I find that in your monte carlo experiment,the initial value of parameter is the true value,but if we deviate from the true value,it may converge to different estimation result.

  1. You cannot easily do a two-step approach, because the model is nonlinear, i.e. there will be an effect of the SV parameters on the regression coefficients.
  2. I would be surprised if there is really convergence to a different distribution. I would rather expect that the MCMC has not converged to its ergodic distribution yet. That is why you need to do convergence checks.

Thank you!But in Ng et al. (2015) AER’s paper “measuring uncertainty”,they firstly run OLS of the mean equation ,and then the estimation for SV process is estimated by R packages “stochol” independently.So I guess the SV process is exogenous,thus they can be isolated in the mean equation.

No, the SV process is not exogenous, and you are definitely loosing efficiency if you do it in two steps.
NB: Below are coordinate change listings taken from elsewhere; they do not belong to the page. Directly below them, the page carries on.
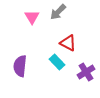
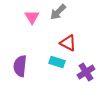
cyan rectangle: rotated 28 degrees counterclockwise
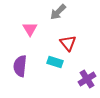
pink triangle: moved 2 px left, 12 px down
red triangle: rotated 24 degrees clockwise
cyan rectangle: moved 2 px left
purple cross: moved 1 px right, 7 px down
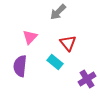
pink triangle: moved 8 px down; rotated 14 degrees clockwise
cyan rectangle: rotated 21 degrees clockwise
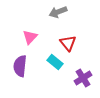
gray arrow: rotated 24 degrees clockwise
purple cross: moved 4 px left, 1 px up
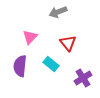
cyan rectangle: moved 4 px left, 2 px down
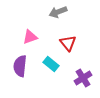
pink triangle: rotated 28 degrees clockwise
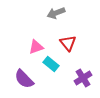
gray arrow: moved 2 px left, 1 px down
pink triangle: moved 6 px right, 10 px down
purple semicircle: moved 4 px right, 13 px down; rotated 50 degrees counterclockwise
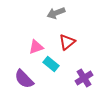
red triangle: moved 1 px left, 1 px up; rotated 30 degrees clockwise
purple cross: moved 1 px right
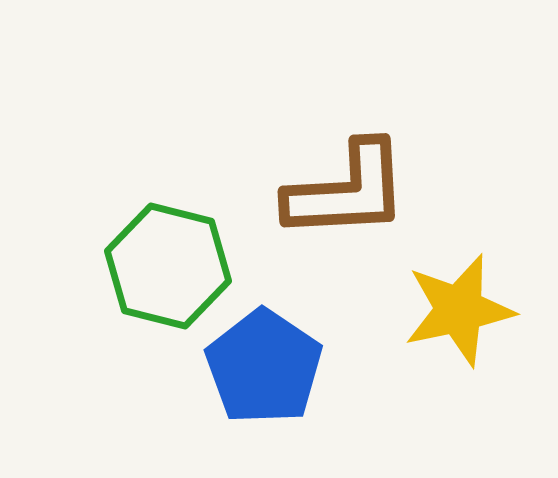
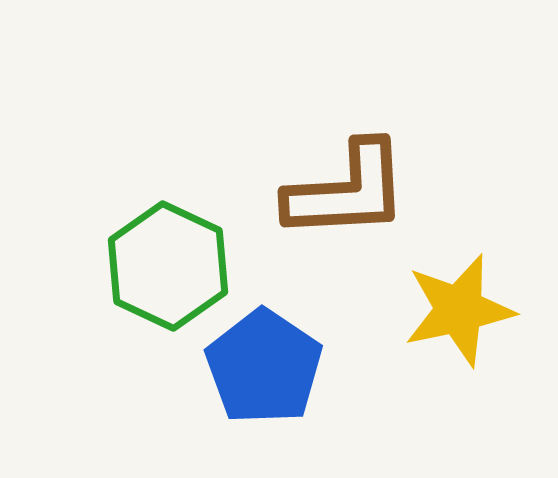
green hexagon: rotated 11 degrees clockwise
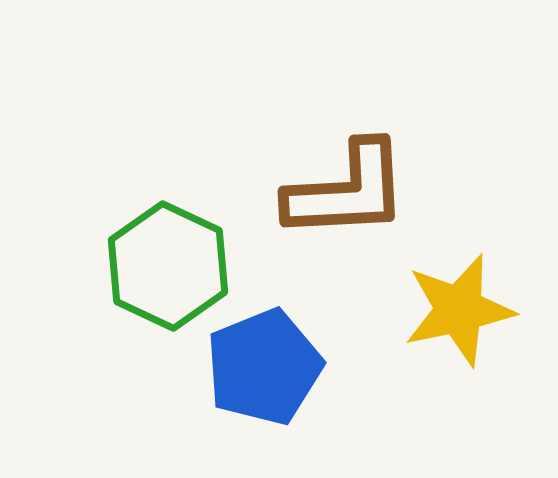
blue pentagon: rotated 16 degrees clockwise
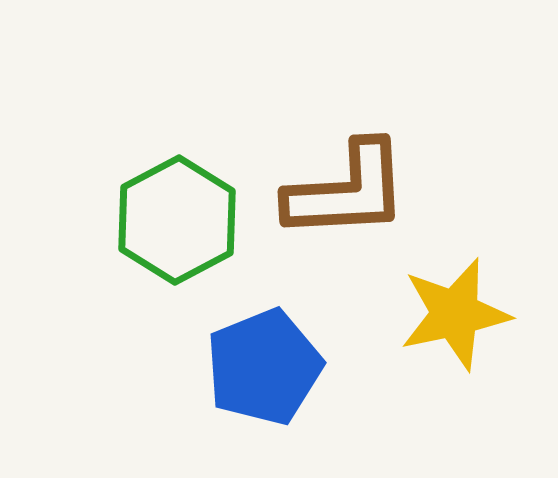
green hexagon: moved 9 px right, 46 px up; rotated 7 degrees clockwise
yellow star: moved 4 px left, 4 px down
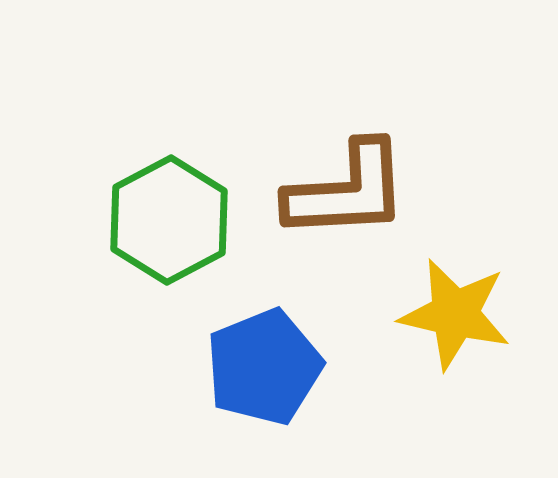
green hexagon: moved 8 px left
yellow star: rotated 25 degrees clockwise
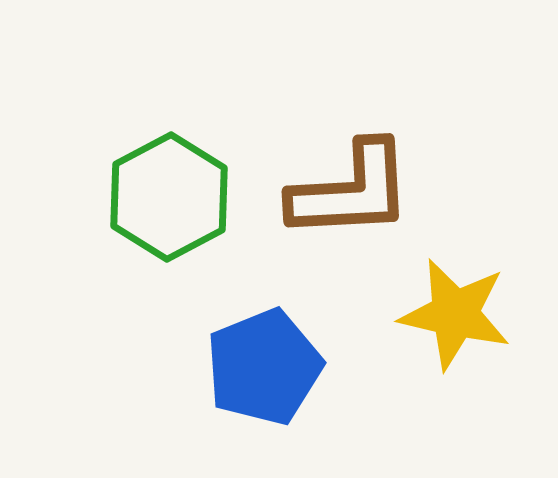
brown L-shape: moved 4 px right
green hexagon: moved 23 px up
But of course you can proceed as in the Jurado et al (2015) paper and simply ignore the loss in efficiency (but note that that paper had a more complicated model due to the factor structure)

Thank you!But according to the OLS regression,the SV process obtained from the residuals is orthogonal to regressors.

What do you mean with “According to the OLS regression”?

I mean the OLS is orthogonal projection,thus the OLS residuals are orthogonal to the regressors.So if we firstly run an OLS of the mean equation in (3.2) shown in my figure above,the standard SV process obtained from the residuals is orthogonal to regressors.

AFAIK the result will be asymptotically consistent, but the OLS estimator is not efficient in this case. As you are usually dealing with finite samples, this can be problematic. Moreover, the point of the particle filter is to do full information techniques. By splitting it in two step, you are losing this characteristic. But if you are fine with this loss in efficiency, you can proceed in two steps.